Taufkirchen – Salat, Zucchini, Tomaten und Karotten – vor den Schülern der Grundschule Taufkirchen-Oberneukirchen liegt eine reiche Gemüseernte. Alles aus eigenem Anbau. Nach vier Monaten gehen die Projekttage rund um das Thema Gemüsegarten zu Ende.
Mit Harke
und Schaufel
Seit März haben die Grundschüler einmal pro Monat den Füller aus der Hand gelegt und mit Harke und Schaufel hantiert. Auf dem Hof von Hilarius Häußler und Claudia Maier-Häußler bauten die Kinder in zwölf Hochbeeten Gemüse an (wir berichteten). Entstanden ist das Projekt in Zusammenarbeit mit der Öko-Modellregion Isental, dem Tagwerk und dem Elternbeirat der Schule. „Die Kinder nahmen die Herausforderung von Anfang an gut an. Alle waren voll motiviert“, erzählte Häußler.

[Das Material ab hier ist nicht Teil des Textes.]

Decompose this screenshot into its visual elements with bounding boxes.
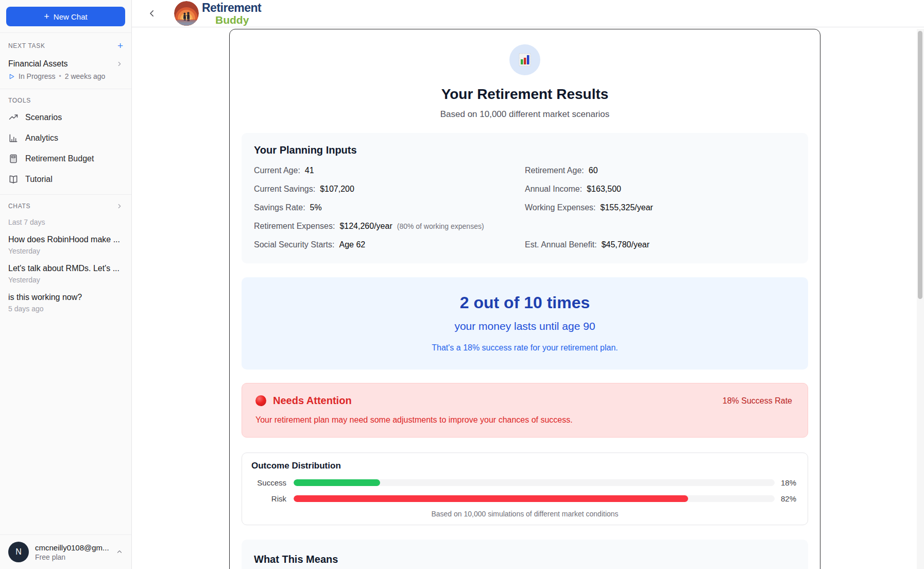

Vom Samen über die ersten Keimlinge bis hin zur Ernte – die Kinder waren von Anfang an in das Projekt eingebunden. „Seit März haben wir hart für dieses Ergebnis gearbeitet und ich bin stolz, dass wir das geschafft haben“, sagte Häußler zu den Kindern. Von Rückschlägen sollten sie sich nicht entmutigen lassen: „Das sollte unser Asiasalat werden, doch den haben die Schnecken zerstört. Das gehört auch zum Bioanbau“, sagte Michael Rittershofer vom Tagwerk mit einem zerfressenen Strunk in der Hand. Zum Bioanbau lernten die Kinder grundlegende Dinge über natürliche Düngemittel. „Zum Beispiel haben wir Regenwürmer aus dem Eselsmist gezogen und mit der Lupe beobachtet“, erklärte Schulleiterin Brigitte Hauptfleisch.
Die Kinder waren begeistert. „Alle haben mitgearbeitet und gebuddelt. Mit kleineren Zwischenernten haben wir Brote mit verschiedenen Aufstrichen geschmiert“, sagt Rosa Kugler vom Tagwerk. Wer selbst Gemüse anbaut, der probiert auch. „Die Kinder haben fast alles zumindest mal gekostet und den meisten hat es gut geschmeckt.“
Gemüse und Salat waschen, Radieschen schnippeln, Kartoffeln schälen, Mangoldschnecken rollen und Tische dekorieren – viel zu tun gab es zum Ende des Projekts. Denn aus dem geernteten Gemüse entstand ein Festmahl – saisonal und regional. Was die Kinder davon halten? „Es ist einfach schön und super“, sagt der siebenjährige Luca. Sein Gruppenpartner Valentin (9) stimmte zu: „Mir macht das Projekt echt Spaß.“
Ein Festmahl
aus der Ernte
Der Gemüseanbau ist kräfteraubend und aufwendig – nirgends merkten das die Schüler so sehr wie beim Ausgraben der Kartoffeln. „Das Ausbuddeln war eine anstrengende Arbeit, aber einer der absoluten Höhepunkte“, sagte Rosa Kugler. Macht es Spaß, mit Gemüse aus dem eigenen Anbau zu kochen? „Wir haben selber ein eigenes Hochbeet zu Hause, deshalb kenne ich mich schon ein bisschen aus“, sagt Leopold (10).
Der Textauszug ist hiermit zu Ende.